**EXERCISE DIRECTIONS:** Starting at the line that holds "What elements are in", quote every line through the end of the records, both boundary lines included. Omit the pictures.

Document understanding data
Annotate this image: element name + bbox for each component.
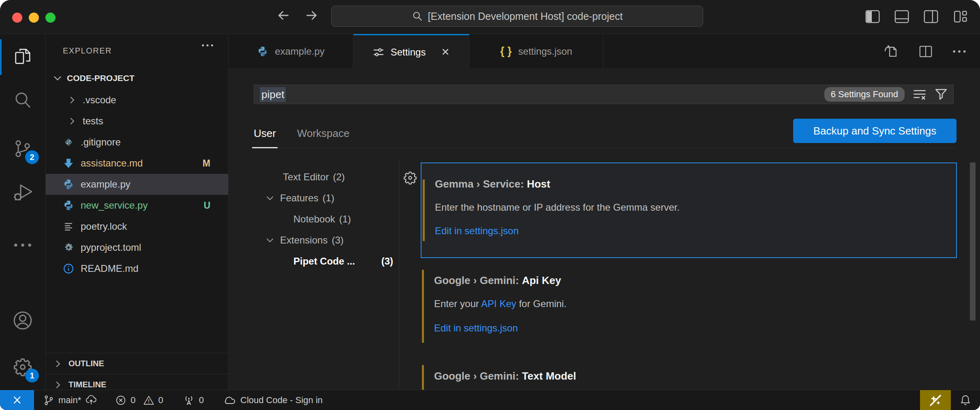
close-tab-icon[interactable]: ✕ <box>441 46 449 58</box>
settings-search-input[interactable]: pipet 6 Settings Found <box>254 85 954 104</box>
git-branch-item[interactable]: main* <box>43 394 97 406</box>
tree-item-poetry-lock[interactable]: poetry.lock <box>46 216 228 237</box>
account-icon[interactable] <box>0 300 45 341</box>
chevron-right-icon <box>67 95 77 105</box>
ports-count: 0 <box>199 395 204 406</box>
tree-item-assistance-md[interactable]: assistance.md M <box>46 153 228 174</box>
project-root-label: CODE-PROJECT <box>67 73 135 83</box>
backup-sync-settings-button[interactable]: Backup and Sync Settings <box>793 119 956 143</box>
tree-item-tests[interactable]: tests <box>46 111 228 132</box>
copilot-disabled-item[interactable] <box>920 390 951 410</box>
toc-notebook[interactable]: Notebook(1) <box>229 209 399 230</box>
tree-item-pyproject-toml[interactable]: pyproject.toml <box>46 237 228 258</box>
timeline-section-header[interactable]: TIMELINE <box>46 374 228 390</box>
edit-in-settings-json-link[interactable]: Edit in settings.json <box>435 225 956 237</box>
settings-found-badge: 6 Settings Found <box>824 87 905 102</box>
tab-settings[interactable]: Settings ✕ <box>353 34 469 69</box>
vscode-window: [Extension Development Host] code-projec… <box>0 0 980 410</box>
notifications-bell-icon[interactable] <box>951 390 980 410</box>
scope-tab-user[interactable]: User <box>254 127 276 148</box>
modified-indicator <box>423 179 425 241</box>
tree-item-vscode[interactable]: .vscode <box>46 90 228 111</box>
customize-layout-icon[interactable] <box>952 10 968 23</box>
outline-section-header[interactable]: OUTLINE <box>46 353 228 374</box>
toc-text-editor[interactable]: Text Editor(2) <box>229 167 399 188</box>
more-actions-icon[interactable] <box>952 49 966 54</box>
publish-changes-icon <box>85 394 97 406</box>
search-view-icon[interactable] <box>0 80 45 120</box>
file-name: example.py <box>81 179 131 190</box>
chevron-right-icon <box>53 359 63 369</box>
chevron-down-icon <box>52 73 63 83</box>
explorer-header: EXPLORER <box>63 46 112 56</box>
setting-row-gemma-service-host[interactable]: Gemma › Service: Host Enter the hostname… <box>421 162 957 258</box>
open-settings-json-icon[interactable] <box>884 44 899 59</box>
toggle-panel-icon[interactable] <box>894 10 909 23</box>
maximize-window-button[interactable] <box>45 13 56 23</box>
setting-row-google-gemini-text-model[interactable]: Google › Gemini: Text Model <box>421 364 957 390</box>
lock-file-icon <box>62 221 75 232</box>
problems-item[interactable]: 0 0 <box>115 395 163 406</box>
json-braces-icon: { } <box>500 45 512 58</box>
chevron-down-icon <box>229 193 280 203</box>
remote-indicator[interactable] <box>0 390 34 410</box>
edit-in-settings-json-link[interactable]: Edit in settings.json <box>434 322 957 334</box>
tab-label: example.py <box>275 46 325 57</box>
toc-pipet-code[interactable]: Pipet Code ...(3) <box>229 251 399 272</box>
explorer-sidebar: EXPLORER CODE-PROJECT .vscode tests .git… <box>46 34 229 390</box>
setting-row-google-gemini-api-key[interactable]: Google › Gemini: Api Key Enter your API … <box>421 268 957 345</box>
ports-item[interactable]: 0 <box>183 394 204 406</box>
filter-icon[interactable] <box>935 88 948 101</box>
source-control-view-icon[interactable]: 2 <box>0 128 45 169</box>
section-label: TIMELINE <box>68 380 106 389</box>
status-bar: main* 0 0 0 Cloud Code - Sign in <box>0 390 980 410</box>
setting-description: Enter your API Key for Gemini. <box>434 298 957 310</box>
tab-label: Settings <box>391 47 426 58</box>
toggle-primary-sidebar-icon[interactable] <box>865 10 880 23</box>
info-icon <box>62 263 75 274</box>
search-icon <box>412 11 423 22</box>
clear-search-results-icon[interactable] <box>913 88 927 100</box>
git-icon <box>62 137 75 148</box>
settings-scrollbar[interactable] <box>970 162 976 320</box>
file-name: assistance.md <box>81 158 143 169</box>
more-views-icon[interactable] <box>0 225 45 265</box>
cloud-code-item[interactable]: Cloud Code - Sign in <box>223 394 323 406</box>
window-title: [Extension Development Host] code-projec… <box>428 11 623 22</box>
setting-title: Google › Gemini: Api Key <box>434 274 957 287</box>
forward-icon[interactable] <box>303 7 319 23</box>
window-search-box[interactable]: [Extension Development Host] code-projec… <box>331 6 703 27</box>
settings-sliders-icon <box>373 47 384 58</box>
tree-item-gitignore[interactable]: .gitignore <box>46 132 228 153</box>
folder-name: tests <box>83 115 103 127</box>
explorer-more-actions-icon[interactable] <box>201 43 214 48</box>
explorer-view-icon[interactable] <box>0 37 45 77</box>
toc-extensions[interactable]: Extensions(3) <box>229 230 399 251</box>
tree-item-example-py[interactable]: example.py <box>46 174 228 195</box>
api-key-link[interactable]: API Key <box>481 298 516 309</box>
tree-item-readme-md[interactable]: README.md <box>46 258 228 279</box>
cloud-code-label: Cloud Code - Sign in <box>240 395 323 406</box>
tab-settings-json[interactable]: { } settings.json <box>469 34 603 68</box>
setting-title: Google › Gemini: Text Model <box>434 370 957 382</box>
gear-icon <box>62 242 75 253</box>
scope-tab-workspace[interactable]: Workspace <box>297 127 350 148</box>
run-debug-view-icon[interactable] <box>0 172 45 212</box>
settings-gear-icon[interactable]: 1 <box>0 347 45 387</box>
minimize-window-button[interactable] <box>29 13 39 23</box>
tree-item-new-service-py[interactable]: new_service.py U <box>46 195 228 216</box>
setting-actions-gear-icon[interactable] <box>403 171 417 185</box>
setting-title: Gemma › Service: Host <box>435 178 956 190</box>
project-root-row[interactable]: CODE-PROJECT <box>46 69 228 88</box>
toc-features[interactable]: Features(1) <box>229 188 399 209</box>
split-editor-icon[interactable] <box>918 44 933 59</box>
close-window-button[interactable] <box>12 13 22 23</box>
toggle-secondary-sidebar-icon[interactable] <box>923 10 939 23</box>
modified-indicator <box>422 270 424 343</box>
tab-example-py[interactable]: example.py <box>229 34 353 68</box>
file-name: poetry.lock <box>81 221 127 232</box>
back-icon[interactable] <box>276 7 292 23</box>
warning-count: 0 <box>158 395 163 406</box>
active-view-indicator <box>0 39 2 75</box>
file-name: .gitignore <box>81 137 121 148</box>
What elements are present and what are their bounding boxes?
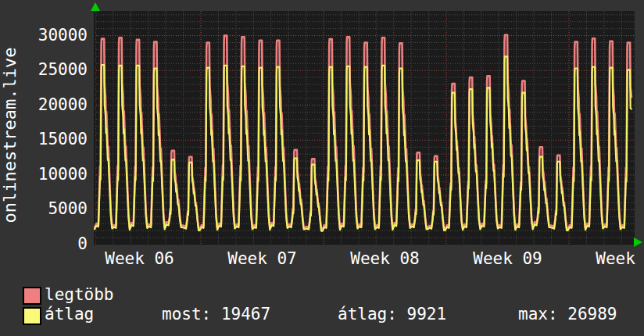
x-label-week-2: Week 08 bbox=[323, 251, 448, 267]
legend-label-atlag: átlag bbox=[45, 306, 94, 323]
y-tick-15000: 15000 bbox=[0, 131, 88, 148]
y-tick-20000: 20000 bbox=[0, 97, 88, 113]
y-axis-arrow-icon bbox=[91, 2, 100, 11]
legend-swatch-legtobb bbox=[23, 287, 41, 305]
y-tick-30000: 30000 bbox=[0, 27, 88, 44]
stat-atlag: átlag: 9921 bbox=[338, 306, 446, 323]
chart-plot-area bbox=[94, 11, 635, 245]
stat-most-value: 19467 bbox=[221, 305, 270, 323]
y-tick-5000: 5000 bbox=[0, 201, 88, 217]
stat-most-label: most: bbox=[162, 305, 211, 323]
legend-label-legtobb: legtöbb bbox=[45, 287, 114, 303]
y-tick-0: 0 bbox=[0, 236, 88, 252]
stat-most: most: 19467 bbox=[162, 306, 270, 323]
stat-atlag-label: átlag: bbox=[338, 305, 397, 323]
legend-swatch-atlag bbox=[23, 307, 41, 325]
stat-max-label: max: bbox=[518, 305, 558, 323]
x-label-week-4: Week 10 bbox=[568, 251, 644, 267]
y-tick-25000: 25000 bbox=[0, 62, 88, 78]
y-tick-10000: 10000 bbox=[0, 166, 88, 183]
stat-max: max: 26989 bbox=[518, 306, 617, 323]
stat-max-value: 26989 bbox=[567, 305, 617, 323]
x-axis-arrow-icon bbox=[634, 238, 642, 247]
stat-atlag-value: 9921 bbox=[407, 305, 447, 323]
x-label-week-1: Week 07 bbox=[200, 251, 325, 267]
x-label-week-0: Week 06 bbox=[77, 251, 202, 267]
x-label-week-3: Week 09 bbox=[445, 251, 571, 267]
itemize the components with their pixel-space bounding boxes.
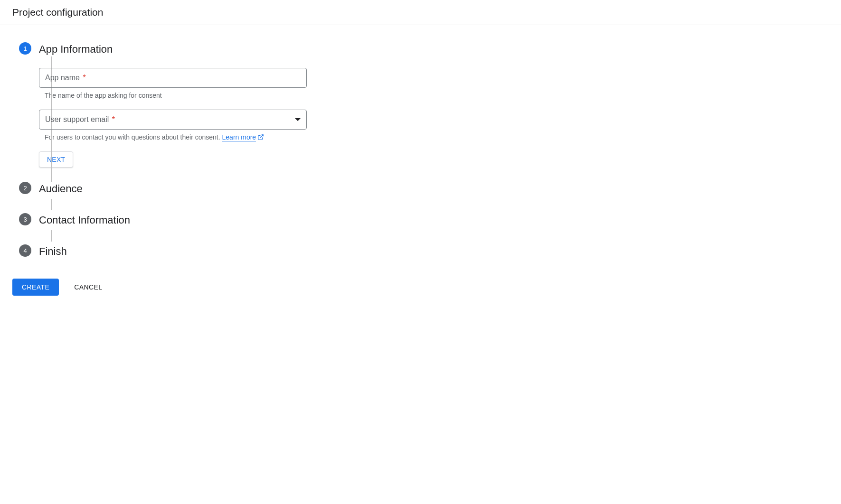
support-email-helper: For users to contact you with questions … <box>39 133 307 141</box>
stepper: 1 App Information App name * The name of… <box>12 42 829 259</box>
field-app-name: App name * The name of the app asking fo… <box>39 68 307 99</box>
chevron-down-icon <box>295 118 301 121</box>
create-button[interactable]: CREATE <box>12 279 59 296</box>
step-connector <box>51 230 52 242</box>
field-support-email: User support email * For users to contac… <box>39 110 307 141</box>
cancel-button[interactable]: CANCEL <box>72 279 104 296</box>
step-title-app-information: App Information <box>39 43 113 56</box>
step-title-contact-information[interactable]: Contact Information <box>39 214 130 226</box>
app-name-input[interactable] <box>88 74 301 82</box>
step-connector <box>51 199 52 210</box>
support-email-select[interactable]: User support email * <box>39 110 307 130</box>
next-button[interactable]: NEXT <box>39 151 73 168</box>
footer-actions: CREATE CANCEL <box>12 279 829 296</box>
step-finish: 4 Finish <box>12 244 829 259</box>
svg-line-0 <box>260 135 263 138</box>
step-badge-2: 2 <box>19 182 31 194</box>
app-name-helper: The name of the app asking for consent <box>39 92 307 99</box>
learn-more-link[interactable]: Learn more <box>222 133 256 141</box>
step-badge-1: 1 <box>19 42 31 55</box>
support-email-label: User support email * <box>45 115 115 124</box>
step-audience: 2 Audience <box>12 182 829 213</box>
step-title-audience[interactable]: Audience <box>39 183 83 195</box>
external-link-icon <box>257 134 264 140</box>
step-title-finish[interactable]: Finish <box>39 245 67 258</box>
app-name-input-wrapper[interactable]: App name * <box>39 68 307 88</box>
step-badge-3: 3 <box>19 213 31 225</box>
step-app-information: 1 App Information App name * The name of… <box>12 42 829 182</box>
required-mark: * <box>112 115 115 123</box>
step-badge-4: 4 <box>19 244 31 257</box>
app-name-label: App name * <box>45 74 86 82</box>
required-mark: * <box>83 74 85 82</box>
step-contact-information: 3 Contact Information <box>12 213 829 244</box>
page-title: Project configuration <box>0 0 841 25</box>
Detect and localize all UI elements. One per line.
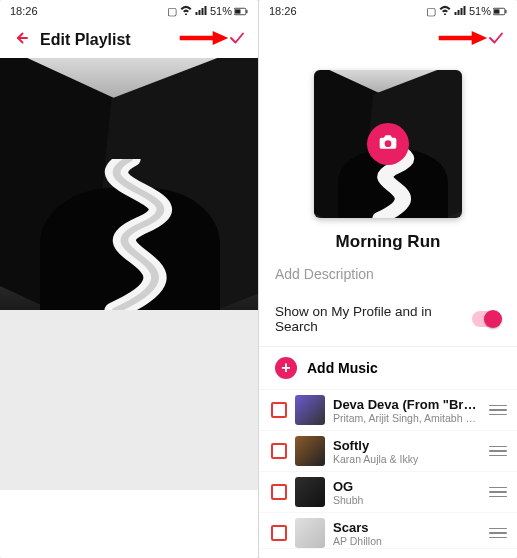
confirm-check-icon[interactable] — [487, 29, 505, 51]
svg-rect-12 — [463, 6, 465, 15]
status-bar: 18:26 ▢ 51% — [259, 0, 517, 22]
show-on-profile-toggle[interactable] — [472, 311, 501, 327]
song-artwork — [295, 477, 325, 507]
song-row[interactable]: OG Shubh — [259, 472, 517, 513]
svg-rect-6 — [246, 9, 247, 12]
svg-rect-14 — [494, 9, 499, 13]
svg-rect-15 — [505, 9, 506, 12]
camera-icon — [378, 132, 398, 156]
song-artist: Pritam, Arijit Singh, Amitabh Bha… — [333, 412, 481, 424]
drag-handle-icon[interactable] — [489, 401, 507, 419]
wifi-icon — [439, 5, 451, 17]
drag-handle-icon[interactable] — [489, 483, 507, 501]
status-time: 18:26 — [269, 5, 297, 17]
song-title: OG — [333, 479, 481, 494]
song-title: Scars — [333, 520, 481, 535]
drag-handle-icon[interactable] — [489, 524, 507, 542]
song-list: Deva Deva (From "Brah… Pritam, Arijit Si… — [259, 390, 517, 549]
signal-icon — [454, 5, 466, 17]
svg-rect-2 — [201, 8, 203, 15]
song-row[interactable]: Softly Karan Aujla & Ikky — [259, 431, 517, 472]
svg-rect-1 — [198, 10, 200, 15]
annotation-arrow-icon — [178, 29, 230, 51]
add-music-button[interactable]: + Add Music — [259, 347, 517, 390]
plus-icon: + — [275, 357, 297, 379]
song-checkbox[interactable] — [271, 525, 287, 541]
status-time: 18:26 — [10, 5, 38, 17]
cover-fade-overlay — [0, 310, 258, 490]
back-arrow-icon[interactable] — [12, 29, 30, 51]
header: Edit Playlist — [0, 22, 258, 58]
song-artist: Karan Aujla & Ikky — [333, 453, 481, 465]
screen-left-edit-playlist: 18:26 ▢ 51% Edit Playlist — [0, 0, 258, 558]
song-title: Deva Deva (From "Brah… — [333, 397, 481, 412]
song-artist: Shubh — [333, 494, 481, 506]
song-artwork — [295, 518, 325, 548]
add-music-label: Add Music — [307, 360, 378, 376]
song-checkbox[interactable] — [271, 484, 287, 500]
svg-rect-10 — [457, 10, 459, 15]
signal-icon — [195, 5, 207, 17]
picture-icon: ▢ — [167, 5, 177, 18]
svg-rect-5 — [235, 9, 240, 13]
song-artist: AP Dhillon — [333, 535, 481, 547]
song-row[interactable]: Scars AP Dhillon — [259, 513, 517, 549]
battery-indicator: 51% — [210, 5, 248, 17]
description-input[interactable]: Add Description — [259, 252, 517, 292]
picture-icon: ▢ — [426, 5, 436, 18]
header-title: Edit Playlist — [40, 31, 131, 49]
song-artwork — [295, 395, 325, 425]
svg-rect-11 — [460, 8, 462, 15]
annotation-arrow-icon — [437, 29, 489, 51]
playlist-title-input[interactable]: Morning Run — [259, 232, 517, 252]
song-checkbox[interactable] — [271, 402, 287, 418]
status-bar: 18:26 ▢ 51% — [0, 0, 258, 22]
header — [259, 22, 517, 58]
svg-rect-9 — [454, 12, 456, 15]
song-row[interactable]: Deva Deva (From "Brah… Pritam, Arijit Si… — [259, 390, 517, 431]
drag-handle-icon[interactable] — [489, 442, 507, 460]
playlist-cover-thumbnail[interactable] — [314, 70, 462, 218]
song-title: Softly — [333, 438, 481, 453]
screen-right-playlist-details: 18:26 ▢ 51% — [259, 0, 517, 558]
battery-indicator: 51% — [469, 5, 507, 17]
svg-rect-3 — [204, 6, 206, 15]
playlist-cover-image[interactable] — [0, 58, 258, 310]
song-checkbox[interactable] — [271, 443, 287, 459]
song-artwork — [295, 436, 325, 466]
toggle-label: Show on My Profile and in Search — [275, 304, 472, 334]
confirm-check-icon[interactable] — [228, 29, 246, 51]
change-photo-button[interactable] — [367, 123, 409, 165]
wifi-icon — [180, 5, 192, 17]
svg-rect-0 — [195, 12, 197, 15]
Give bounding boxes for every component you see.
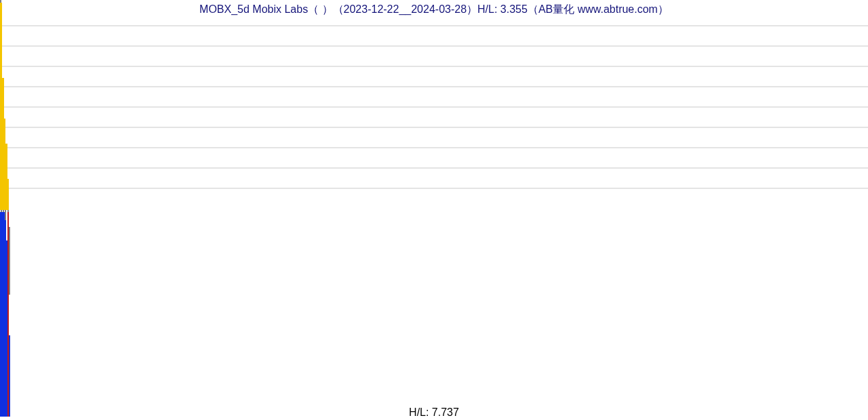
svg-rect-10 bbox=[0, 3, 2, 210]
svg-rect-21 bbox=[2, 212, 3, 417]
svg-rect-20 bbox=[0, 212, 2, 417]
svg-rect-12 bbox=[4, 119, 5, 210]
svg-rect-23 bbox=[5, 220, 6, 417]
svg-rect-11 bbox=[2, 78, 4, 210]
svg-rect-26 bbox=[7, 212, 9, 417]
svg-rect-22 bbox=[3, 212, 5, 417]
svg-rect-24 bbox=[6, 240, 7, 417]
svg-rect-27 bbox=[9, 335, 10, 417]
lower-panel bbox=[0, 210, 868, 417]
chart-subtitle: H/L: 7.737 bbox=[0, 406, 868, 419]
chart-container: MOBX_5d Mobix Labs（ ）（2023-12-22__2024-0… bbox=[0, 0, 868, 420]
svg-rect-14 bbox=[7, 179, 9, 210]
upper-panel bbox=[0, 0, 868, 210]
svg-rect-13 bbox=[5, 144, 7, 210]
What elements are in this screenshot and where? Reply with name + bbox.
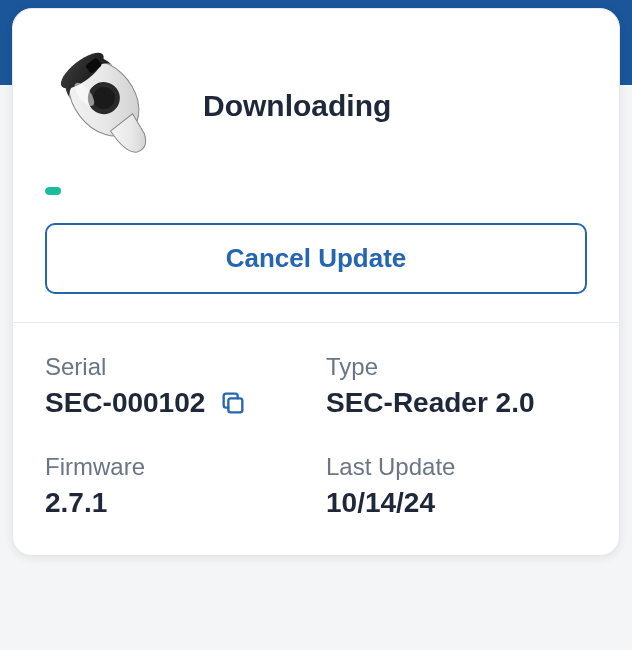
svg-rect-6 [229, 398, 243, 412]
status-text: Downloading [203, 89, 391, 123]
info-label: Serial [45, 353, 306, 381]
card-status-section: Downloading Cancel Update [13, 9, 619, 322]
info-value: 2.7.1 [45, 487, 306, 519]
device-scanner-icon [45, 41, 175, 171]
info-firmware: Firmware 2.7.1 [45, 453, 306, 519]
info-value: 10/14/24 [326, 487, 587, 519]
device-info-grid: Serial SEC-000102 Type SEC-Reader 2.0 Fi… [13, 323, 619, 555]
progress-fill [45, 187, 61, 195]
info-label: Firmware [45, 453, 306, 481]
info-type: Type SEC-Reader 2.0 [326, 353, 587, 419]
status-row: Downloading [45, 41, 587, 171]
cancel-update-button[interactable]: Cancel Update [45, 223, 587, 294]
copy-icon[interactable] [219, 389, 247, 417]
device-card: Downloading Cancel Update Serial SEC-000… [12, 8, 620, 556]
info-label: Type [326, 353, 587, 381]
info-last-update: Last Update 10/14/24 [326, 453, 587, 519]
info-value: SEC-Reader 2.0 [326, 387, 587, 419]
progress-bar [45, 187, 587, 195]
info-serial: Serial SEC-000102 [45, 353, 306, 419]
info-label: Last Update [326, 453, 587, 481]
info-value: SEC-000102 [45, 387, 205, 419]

**OUTPUT FOR THIS TASK:**
What elements are in this screenshot and where? Reply with name + bbox.
svg-rect-6 [229, 398, 243, 412]
status-text: Downloading [203, 89, 391, 123]
info-label: Serial [45, 353, 306, 381]
card-status-section: Downloading Cancel Update [13, 9, 619, 322]
info-value: 2.7.1 [45, 487, 306, 519]
device-scanner-icon [45, 41, 175, 171]
info-firmware: Firmware 2.7.1 [45, 453, 306, 519]
info-value: 10/14/24 [326, 487, 587, 519]
device-info-grid: Serial SEC-000102 Type SEC-Reader 2.0 Fi… [13, 323, 619, 555]
progress-fill [45, 187, 61, 195]
info-label: Firmware [45, 453, 306, 481]
info-type: Type SEC-Reader 2.0 [326, 353, 587, 419]
status-row: Downloading [45, 41, 587, 171]
cancel-update-button[interactable]: Cancel Update [45, 223, 587, 294]
copy-icon[interactable] [219, 389, 247, 417]
device-card: Downloading Cancel Update Serial SEC-000… [12, 8, 620, 556]
info-label: Type [326, 353, 587, 381]
info-last-update: Last Update 10/14/24 [326, 453, 587, 519]
info-value: SEC-Reader 2.0 [326, 387, 587, 419]
progress-bar [45, 187, 587, 195]
info-serial: Serial SEC-000102 [45, 353, 306, 419]
info-label: Last Update [326, 453, 587, 481]
info-value: SEC-000102 [45, 387, 205, 419]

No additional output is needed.